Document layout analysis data

■ ■ ■ ■ ■

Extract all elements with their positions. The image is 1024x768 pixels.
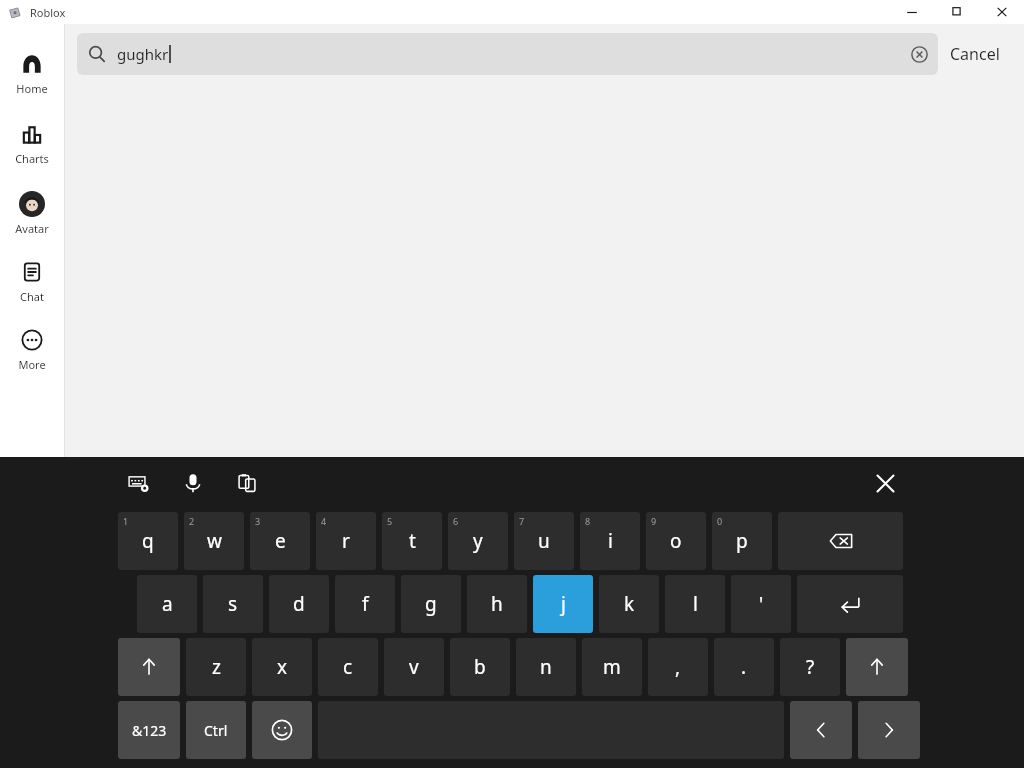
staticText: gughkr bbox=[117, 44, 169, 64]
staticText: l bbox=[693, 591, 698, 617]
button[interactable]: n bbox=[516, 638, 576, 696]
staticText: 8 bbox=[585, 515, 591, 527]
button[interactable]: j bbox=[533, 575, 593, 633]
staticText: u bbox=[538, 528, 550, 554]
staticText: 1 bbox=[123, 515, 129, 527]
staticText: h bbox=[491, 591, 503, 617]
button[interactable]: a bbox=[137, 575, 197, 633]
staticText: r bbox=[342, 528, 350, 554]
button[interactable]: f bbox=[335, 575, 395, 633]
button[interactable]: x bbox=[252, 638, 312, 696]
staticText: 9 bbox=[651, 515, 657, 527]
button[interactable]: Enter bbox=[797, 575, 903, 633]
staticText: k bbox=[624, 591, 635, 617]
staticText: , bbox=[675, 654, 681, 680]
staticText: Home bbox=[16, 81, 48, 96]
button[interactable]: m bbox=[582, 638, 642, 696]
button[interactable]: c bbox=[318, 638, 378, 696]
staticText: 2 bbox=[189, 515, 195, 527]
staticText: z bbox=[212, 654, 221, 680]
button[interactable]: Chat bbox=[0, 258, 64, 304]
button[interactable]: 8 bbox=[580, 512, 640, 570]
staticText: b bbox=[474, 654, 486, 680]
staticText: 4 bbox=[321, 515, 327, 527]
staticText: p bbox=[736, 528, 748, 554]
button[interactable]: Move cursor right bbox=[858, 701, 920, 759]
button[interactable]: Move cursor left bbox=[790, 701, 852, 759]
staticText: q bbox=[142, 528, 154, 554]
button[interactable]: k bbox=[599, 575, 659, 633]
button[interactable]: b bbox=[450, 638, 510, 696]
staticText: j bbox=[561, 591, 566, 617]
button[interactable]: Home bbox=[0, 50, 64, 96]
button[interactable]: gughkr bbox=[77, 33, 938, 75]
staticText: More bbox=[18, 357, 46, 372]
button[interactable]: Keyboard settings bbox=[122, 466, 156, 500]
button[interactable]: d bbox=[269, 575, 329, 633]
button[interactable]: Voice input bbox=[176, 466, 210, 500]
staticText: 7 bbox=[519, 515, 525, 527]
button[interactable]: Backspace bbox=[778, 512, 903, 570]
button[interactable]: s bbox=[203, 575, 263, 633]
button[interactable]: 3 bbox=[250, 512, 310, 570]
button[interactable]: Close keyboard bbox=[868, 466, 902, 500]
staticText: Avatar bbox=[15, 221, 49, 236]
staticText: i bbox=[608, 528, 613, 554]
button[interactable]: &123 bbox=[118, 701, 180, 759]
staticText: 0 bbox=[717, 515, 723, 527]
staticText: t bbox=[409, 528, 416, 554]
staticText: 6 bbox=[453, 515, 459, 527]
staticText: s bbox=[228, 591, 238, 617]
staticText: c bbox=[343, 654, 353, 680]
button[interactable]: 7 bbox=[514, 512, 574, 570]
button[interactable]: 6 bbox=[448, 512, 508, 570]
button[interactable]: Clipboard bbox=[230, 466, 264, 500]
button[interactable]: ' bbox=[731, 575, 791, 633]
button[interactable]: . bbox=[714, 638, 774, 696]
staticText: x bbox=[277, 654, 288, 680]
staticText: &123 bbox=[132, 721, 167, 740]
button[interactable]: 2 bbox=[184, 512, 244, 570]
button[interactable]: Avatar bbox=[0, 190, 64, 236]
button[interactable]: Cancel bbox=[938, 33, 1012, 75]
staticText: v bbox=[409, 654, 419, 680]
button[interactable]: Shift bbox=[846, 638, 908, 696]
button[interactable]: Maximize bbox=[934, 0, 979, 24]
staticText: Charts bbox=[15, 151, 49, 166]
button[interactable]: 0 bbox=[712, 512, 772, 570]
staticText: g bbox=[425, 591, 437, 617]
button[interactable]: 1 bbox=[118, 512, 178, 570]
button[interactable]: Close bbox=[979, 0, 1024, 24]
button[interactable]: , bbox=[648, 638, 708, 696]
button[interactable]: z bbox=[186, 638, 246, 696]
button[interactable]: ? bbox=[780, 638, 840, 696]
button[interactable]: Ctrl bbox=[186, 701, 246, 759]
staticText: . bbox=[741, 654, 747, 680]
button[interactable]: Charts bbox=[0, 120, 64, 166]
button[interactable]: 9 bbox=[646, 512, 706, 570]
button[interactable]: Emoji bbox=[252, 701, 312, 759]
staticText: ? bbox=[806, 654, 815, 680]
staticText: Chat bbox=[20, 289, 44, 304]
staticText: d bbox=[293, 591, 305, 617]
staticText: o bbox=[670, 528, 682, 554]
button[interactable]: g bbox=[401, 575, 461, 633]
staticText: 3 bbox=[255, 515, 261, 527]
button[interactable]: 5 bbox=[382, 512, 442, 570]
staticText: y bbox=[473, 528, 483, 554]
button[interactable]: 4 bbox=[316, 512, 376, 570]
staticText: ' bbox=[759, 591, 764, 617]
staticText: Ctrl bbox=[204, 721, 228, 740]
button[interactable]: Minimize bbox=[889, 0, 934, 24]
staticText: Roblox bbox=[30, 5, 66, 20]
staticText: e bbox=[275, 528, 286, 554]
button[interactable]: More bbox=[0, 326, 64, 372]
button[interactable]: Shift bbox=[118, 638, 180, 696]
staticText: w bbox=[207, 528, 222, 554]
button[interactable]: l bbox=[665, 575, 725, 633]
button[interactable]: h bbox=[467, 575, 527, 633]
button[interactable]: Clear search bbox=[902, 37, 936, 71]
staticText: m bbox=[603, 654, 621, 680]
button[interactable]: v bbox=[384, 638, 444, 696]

■ ■ ■ ■ ■

=== Exercise brief ===
Verbatim output of every entry above is required, though pictures are to be left out.

=== Answer to this problem ===
Extract all elements with their positions. The image is 1024x768 pixels.
staticText: gughkr bbox=[117, 44, 169, 64]
staticText: l bbox=[693, 591, 698, 617]
button[interactable]: n bbox=[516, 638, 576, 696]
staticText: 8 bbox=[585, 515, 591, 527]
button[interactable]: j bbox=[533, 575, 593, 633]
staticText: u bbox=[538, 528, 550, 554]
staticText: 1 bbox=[123, 515, 129, 527]
staticText: h bbox=[491, 591, 503, 617]
button[interactable]: a bbox=[137, 575, 197, 633]
staticText: r bbox=[342, 528, 350, 554]
button[interactable]: f bbox=[335, 575, 395, 633]
button[interactable]: x bbox=[252, 638, 312, 696]
staticText: 9 bbox=[651, 515, 657, 527]
button[interactable]: Enter bbox=[797, 575, 903, 633]
staticText: k bbox=[624, 591, 635, 617]
staticText: , bbox=[675, 654, 681, 680]
staticText: Home bbox=[16, 81, 48, 96]
button[interactable]: m bbox=[582, 638, 642, 696]
button[interactable]: c bbox=[318, 638, 378, 696]
staticText: 2 bbox=[189, 515, 195, 527]
staticText: z bbox=[212, 654, 221, 680]
button[interactable]: Chat bbox=[0, 258, 64, 304]
button[interactable]: 8 bbox=[580, 512, 640, 570]
staticText: b bbox=[474, 654, 486, 680]
staticText: 4 bbox=[321, 515, 327, 527]
staticText: p bbox=[736, 528, 748, 554]
button[interactable]: Move cursor right bbox=[858, 701, 920, 759]
button[interactable]: Move cursor left bbox=[790, 701, 852, 759]
staticText: q bbox=[142, 528, 154, 554]
button[interactable]: k bbox=[599, 575, 659, 633]
button[interactable]: b bbox=[450, 638, 510, 696]
staticText: j bbox=[561, 591, 566, 617]
button[interactable]: Home bbox=[0, 50, 64, 96]
button[interactable]: gughkr bbox=[77, 33, 938, 75]
staticText: More bbox=[18, 357, 46, 372]
button[interactable]: Keyboard settings bbox=[122, 466, 156, 500]
button[interactable]: d bbox=[269, 575, 329, 633]
button[interactable]: Voice input bbox=[176, 466, 210, 500]
staticText: 7 bbox=[519, 515, 525, 527]
button[interactable]: Backspace bbox=[778, 512, 903, 570]
button[interactable]: s bbox=[203, 575, 263, 633]
button[interactable]: 3 bbox=[250, 512, 310, 570]
button[interactable]: Close keyboard bbox=[868, 466, 902, 500]
staticText: Avatar bbox=[15, 221, 49, 236]
staticText: i bbox=[608, 528, 613, 554]
button[interactable]: &123 bbox=[118, 701, 180, 759]
staticText: 0 bbox=[717, 515, 723, 527]
staticText: t bbox=[409, 528, 416, 554]
staticText: 6 bbox=[453, 515, 459, 527]
staticText: s bbox=[228, 591, 238, 617]
staticText: c bbox=[343, 654, 353, 680]
button[interactable]: 7 bbox=[514, 512, 574, 570]
button[interactable]: 6 bbox=[448, 512, 508, 570]
button[interactable]: Clipboard bbox=[230, 466, 264, 500]
button[interactable]: ' bbox=[731, 575, 791, 633]
button[interactable]: . bbox=[714, 638, 774, 696]
staticText: x bbox=[277, 654, 288, 680]
staticText: &123 bbox=[132, 721, 167, 740]
button[interactable]: 2 bbox=[184, 512, 244, 570]
button[interactable]: Avatar bbox=[0, 190, 64, 236]
button[interactable]: Cancel bbox=[938, 33, 1012, 75]
staticText: v bbox=[409, 654, 419, 680]
button[interactable]: Shift bbox=[846, 638, 908, 696]
button[interactable]: Maximize bbox=[934, 0, 979, 24]
staticText: Charts bbox=[15, 151, 49, 166]
button[interactable]: 0 bbox=[712, 512, 772, 570]
staticText: g bbox=[425, 591, 437, 617]
button[interactable]: 1 bbox=[118, 512, 178, 570]
button[interactable]: Close bbox=[979, 0, 1024, 24]
button[interactable]: , bbox=[648, 638, 708, 696]
button[interactable]: z bbox=[186, 638, 246, 696]
button[interactable]: ? bbox=[780, 638, 840, 696]
button[interactable]: Ctrl bbox=[186, 701, 246, 759]
staticText: . bbox=[741, 654, 747, 680]
button[interactable]: Charts bbox=[0, 120, 64, 166]
button[interactable]: 9 bbox=[646, 512, 706, 570]
button[interactable]: Emoji bbox=[252, 701, 312, 759]
staticText: ? bbox=[806, 654, 815, 680]
staticText: Chat bbox=[20, 289, 44, 304]
staticText: d bbox=[293, 591, 305, 617]
staticText: o bbox=[670, 528, 682, 554]
button[interactable]: g bbox=[401, 575, 461, 633]
staticText: 3 bbox=[255, 515, 261, 527]
button[interactable]: 5 bbox=[382, 512, 442, 570]
staticText: y bbox=[473, 528, 483, 554]
button[interactable]: 4 bbox=[316, 512, 376, 570]
staticText: ' bbox=[759, 591, 764, 617]
staticText: Ctrl bbox=[204, 721, 228, 740]
button[interactable]: Minimize bbox=[889, 0, 934, 24]
staticText: Roblox bbox=[30, 5, 66, 20]
staticText: e bbox=[275, 528, 286, 554]
button[interactable]: More bbox=[0, 326, 64, 372]
button[interactable]: Shift bbox=[118, 638, 180, 696]
staticText: w bbox=[207, 528, 222, 554]
button[interactable]: l bbox=[665, 575, 725, 633]
button[interactable]: h bbox=[467, 575, 527, 633]
button[interactable]: Clear search bbox=[902, 37, 936, 71]
staticText: m bbox=[603, 654, 621, 680]
button[interactable]: v bbox=[384, 638, 444, 696]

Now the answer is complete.